At almost 26/1, Cap Ferrat gave trainer Francis Lui a second Derby, top Australian jockey Craig Williams flew in for his first and, for the first time since Top Gain in 1978, the race was taken by a horse which had never previously won a race anywhere.
Cap Ferrat had G1 placings in his 3yo career in Australia with Chris Waller, but not so much as a minor win before landing one of the richest Derby events on earth at $USD 3.345 million total prizemoney.
The gelding had only run 3 times in Hong Kong and was fresh, keen and short of fitness in his lead-up in the Classic Cup, finishing ninth under Williams, who had been approached to ride Cap Ferrat after Vincent Ho was injured in a fall in February.
Williams had ridden the horse in Australia and told Lui after the Classic Cup the horse would need plenty of work to have him fully fit for a Derby but a fitter, kinder Cap Ferrat appeared on Sunday and scrambled the win, after Williams used gate 2 to take all the short cuts then fend off a booming finish late from My Wish.

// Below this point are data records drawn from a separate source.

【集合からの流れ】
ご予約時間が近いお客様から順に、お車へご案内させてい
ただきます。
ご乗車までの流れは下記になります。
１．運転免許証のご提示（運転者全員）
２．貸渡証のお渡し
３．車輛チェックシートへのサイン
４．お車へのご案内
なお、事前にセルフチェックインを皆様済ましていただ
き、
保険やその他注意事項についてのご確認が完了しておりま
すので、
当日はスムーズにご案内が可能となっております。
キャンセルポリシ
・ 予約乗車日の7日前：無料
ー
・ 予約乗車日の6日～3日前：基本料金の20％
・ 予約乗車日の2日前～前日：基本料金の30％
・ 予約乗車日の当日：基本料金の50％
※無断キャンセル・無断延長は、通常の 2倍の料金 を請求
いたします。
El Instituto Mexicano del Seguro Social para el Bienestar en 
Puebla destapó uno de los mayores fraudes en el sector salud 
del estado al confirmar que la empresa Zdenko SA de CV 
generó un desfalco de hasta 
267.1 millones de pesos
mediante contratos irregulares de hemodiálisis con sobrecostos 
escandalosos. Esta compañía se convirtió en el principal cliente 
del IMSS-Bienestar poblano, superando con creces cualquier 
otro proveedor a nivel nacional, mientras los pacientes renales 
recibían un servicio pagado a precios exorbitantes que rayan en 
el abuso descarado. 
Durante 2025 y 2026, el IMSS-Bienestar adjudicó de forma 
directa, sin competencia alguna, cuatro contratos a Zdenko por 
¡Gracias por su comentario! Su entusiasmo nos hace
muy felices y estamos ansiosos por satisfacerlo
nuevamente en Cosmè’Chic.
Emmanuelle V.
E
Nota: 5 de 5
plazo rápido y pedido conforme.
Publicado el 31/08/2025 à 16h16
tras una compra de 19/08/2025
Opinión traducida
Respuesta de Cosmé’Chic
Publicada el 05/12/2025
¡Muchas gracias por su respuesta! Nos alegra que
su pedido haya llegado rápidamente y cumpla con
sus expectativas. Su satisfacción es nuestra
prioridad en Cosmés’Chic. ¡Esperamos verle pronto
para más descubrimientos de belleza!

The winner's 88 rating on our scale puts him amongst the lower bracket of Derby wins, supporting a generally held view pre-race that it was not a vintage crop, with a very slow mid-race section making it difficult for horses running on, adding merit to the runner-up's effort. My Wish produced the fastest final 400m in any 2000m race at Sha Tin in the last 15 years to run to his usual 92 peak rating, beaten by gate 14, and he was the best of the 4yo series, winning one leg and second in the other two. The slow pace brought a few undone, including favourite Rubylot who overraced and didn't finish the race off.